Cheese fondue *can* be expensive.  I'm not sure what liquor you were looking at, but I usually just use a dry white wine in mine.  I can buy a 4-pack of small bottles of pinot grigio for about $6US, and then the Gruyere and Emmentaler, which are the two cheeses I use (it's pretty classic) are a total of about $10US.  So, usually I can make it for about $12 (unless we drink the rest of the 4-pack ).

That's not too bad, but it doesn't include the cruidite, breads, ect. that you want to dip.

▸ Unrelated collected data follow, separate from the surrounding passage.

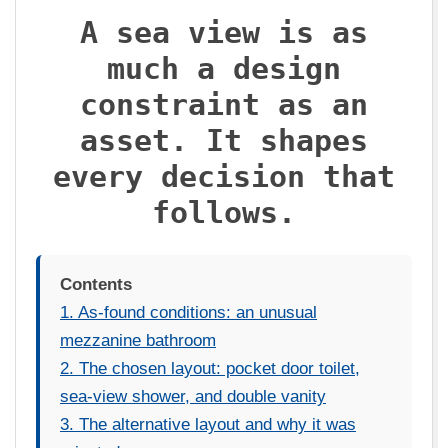
U
A sea view is as
much a design
X
constraint as an
asset. It shapes
every decision that
follows.
Contents
1. As-found conditions: an unusual
mezzanine bathroom
2. The chosen layout: pocket door toilet,
sea-view shower, and double vanity
3. The alternative layout and why it was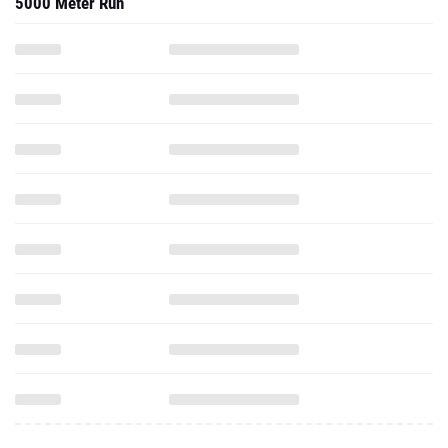
5000 Meter Run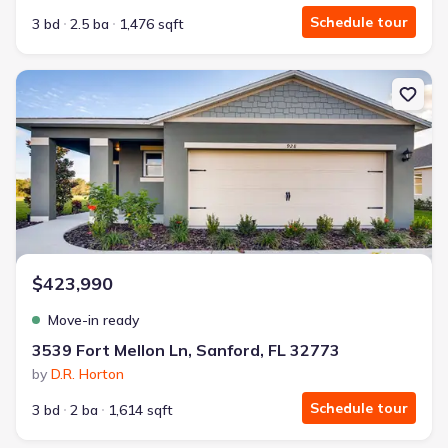
Schedule tour
3 bd
2.5 ba
1,476 sqft
New construction Single-Family house 3539 Fort Mellon Ln, Sanfor
$423,990
Move-in ready
3539 Fort Mellon Ln, Sanford, FL 32773
by
D.R. Horton
Schedule tour
3 bd
2 ba
1,614 sqft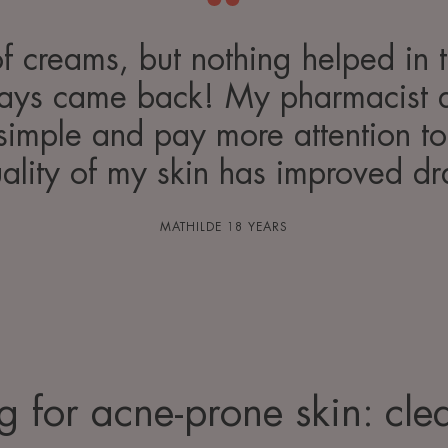
 of creams, but nothing helped in 
ways came back! My pharmacist 
simple and pay more attention to 
ality of my skin has improved dr
MATHILDE 18 YEARS
g for acne-prone skin: cle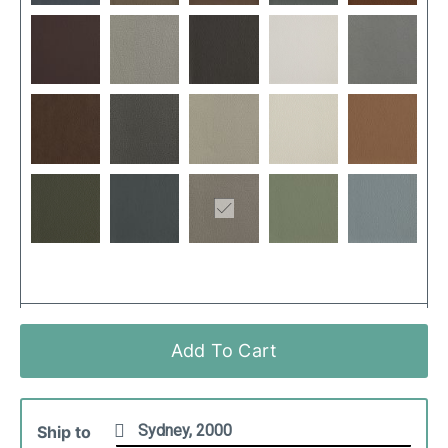
Add To Cart
Ship to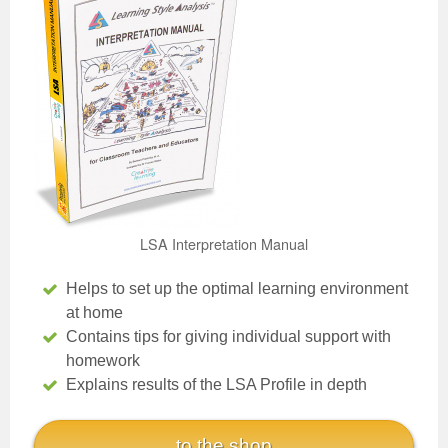
LSA Interpretation Manual
Helps to set up the optimal learning environment
at home
Contains tips for giving individual support with
homework
Explains results of the LSA Profile in depth
to the shop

No offense to the pp, but Velveeta and Ro-Tel is chip dip for football games, not fondue.  Fondue is altogether a different, almost sensual dining experience, IMHO.  (That being said, I hope you have someone to share it with. )


----------



## Andy M. (Feb 16, 2010)

Fondue is NOT an expensive dish.  Check out this site http://www.gofondue.com/fondue_101.htm for good info on the basics.  Try the basic cheese fondue recipe.

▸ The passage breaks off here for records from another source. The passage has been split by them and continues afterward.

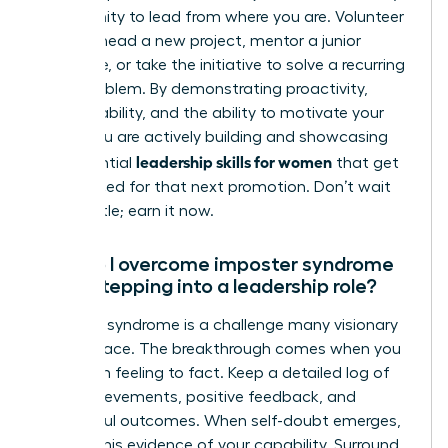
opportunity to lead from where you are. Volunteer
to spearhead a new project, mentor a junior
colleague, or take the initiative to solve a recurring
team problem. By demonstrating proactivity,
accountability, and the ability to motivate your
peers, you are actively building and showcasing
leadership skills for women
the essential
that get
you noticed for that next promotion. Don’t wait
for the title; earn it now.
How do I overcome imposter syndrome
when stepping into a leadership role?
Imposter syndrome is a challenge many visionary
women face. The breakthrough comes when you
shift from feeling to fact. Keep a detailed log of
your achievements, positive feedback, and
successful outcomes. When self-doubt emerges,
consult this evidence of your capability. Surround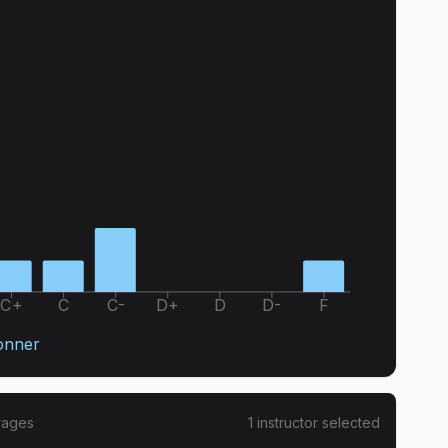
C+
C
C-
D+
D
D-
F
onner
rages
1
instructor
selected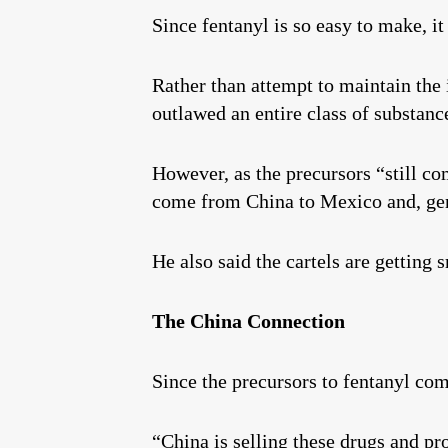
Since fentanyl is so easy to make, it
Rather than attempt to maintain the 
outlawed an entire class of substanc
However, as the precursors “still co
come from China to Mexico and, gene
He also said the cartels are getting 
The China Connection
Since the precursors to fentanyl co
“China is selling these drugs and pro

Dry white wine appropriate for fondue and for drinking with the fondue can be had for $10 US.  Look for an inexpensive chardonnay, chablis or sauvignon blanc.  

You should be able to find a small bottle of kirsch, a cherry flavored liqueur, for not a lot of money.  You need the wine for a fondue but could skip the kirsch if it was too costly or hard to find.


----------



## Janet H (Feb 16, 2010)

I'm with dana on this one...  I think that making a cheese fondue (which is one of my favs) is expensive.  The basic recipe calls for emmanthaller, gruyere, white wine and kirsch, plus some garlic and nutmeg.  The cheeses are expensive in my neck of the woods. the wine is less concerning however.

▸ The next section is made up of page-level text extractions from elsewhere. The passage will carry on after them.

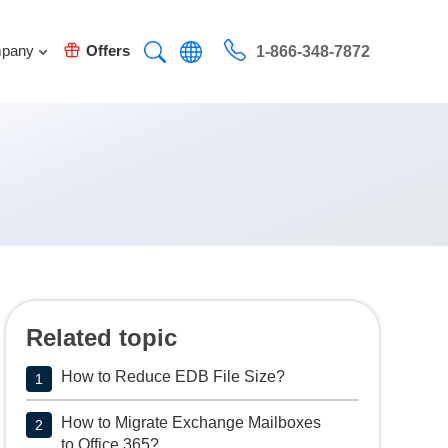
pany
Offers
1-866-348-7872
Related topic
How to Reduce EDB File Size?
1
How to Migrate Exchange Mailboxes
2
to Office 365?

Here's my recipe and estimated costs:

1/2 lb emmnathaler
1/4 lb gruyere
1 T flour
2 cloves garlic
1 1/2 medium dry white wine
pepper
pink of nutmeg
3 T Kirsch
salt to taste 

The cheese for this dish would cost me around 8 bucks.  You can get cheaper swiss, but you can't skimp on the gruyere as it's an integral part of the flavor of this dish.  The wine (assuming I have to buy a bottle) would be another 6 or 8 dollars.  The kirsch is the cheap part.  Almost any cherry brandy will do and it's pretty cheap.  Also the bottle will last forever.  Add a loaf or two of crusty bread and this looks like a 15 - 18 dollar adventure to me...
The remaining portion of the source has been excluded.